__The data__.
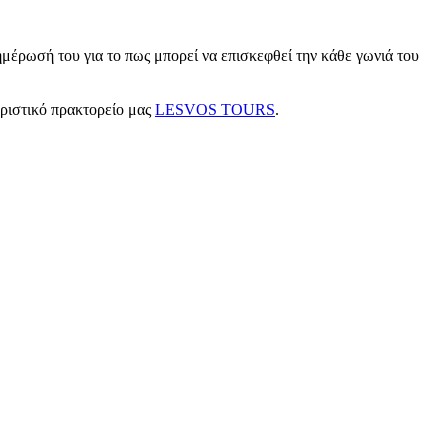
μέρωσή του για το πως μπορεί να επισκεφθεί την κάθε γωνιά του
υριστικό πρακτορείο μας
LESVOS TOURS
.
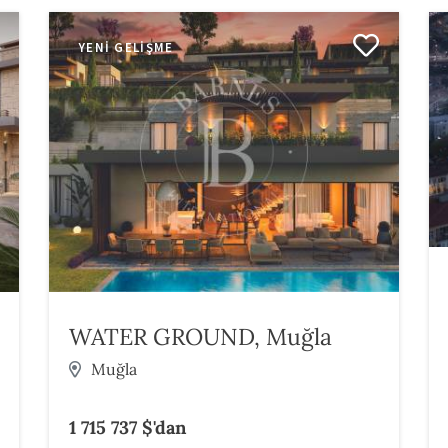
YENI GELIŞME
WATER GROUND, Muğla
Muğla
1 715 737 $'dan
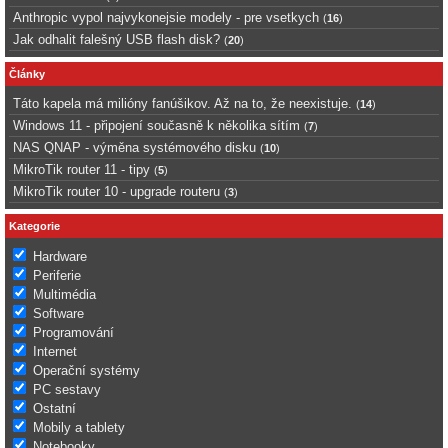
Anthropic vypol najvykonejsie modely - pre vsetkych
(
16
)
Jak odhalit falešný USB flash disk?
(
20
)
Články
Táto kapela má milióny fanúšikov. Až na to, že neexistuje.
(
14
)
Windows 11 - připojení současně k několika sítím
(
7
)
NAS QNAP - výměna systémového disku
(
10
)
MikroTik router 11 - tipy
(
5
)
MikroTik router 10 - upgrade routeru
(
3
)
Kategorie
Hardware
Periferie
Multimédia
Software
Programování
Internet
Operační systémy
PC sestavy
Ostatní
Mobily a tablety
Notebooky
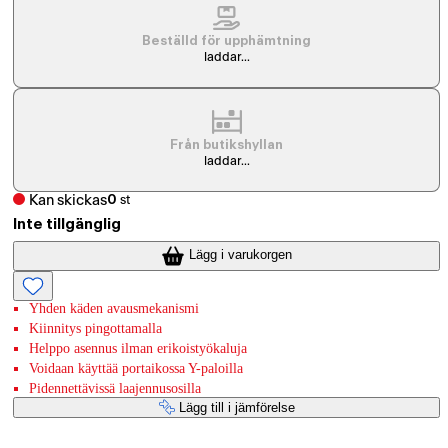
Beställd för upphämtning
laddar...
Från butikshyllan
laddar...
Kan skickas
0
st
Inte tillgänglig
Lägg i varukorgen
Yhden käden avausmekanismi
Kiinnitys pingottamalla
Helppo asennus ilman erikoistyökaluja
Voidaan käyttää portaikossa Y-paloilla
Pidennettävissä laajennusosilla
Lägg till i jämförelse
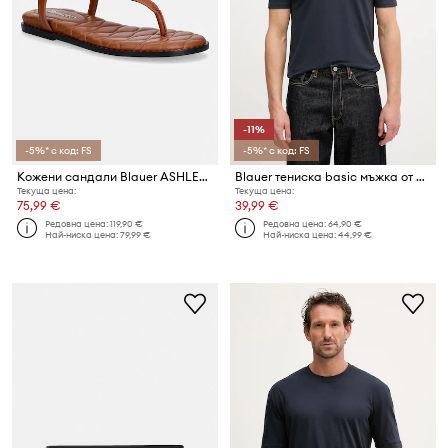
-11%
-5%* с код: FS
-5%* с код: FS
Кожени сандали Blauer ASHLEY02
Blauer тениска basic мъжка от памук JAN
Текуща цена:
Текуща цена:
75,99 €
39,99 €
Редовна цена:
119,90 €
Редовна цена:
64,90 €
Най-ниска цена:
79,99 €
Най-ниска цена:
44,99 €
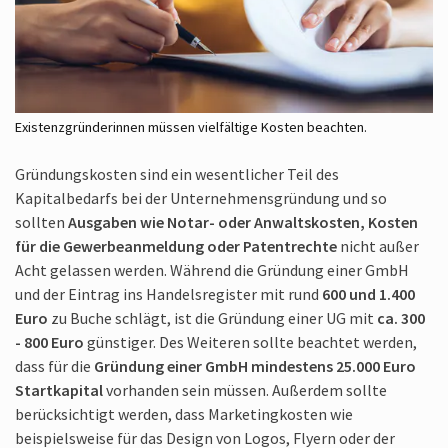
Existenzgründerinnen müssen vielfältige Kosten beachten.
Gründungskosten sind ein wesentlicher Teil des
Kapitalbedarfs bei der Unternehmens­gründung und so
sollten
Ausgaben wie Notar- oder Anwaltskosten, Kosten
für die Gewerbe­anmeldung oder Patentrechte
nicht außer
Acht gelassen werden. Während die Gründung einer GmbH
und der Eintrag ins Handelsregister mit rund
600 und 1.400
Euro
zu Buche schlägt, ist die Gründung einer UG mit
ca. 300
- 800 Euro
günstiger. Des Weiteren sollte beachtet werden,
dass für die
Gründung einer GmbH mindestens 25.000 Euro
Startkapital
vorhanden sein müssen. Außerdem sollte
berücksichtigt werden, dass Marketingkosten wie
beispielsweise für das Design von Logos, Flyern oder der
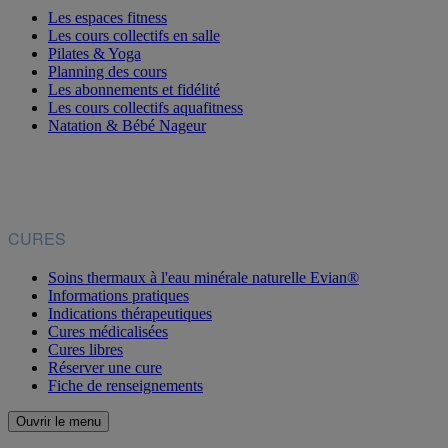
Les espaces fitness
Les cours collectifs en salle
Pilates & Yoga
Planning des cours
Les abonnements et fidélité
Les cours collectifs aquafitness
Natation & Bébé Nageur
CURES
Soins thermaux à l'eau minérale naturelle Evian®
Informations pratiques
Indications thérapeutiques
Cures médicalisées
Cures libres
Réserver une cure
Fiche de renseignements
Ouvrir le menu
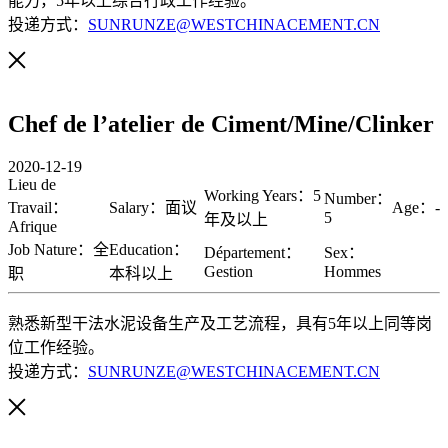
能力，5年以上综合行政工作经验。
投递方式：
SUNRUNZE@WESTCHINACEMENT.CN
Chef de l’atelier de Ciment/Mine/Clinker
2020-12-19
Lieu de
Working Years：5
Number：
Travail：
Salary：面议
Age：-
5
年及以上
Afrique
Job Nature：全
Education：
Département：
Sex：
Gestion
Hommes
职
本科以上
熟悉新型干法水泥设备生产及工艺流程，具有5年以上同等岗
位工作经验。
投递方式：
SUNRUNZE@WESTCHINACEMENT.CN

__Work item__. A single number is the answer: the count of lines above that include the string "Blauer".

__Solution for this exercise__. 2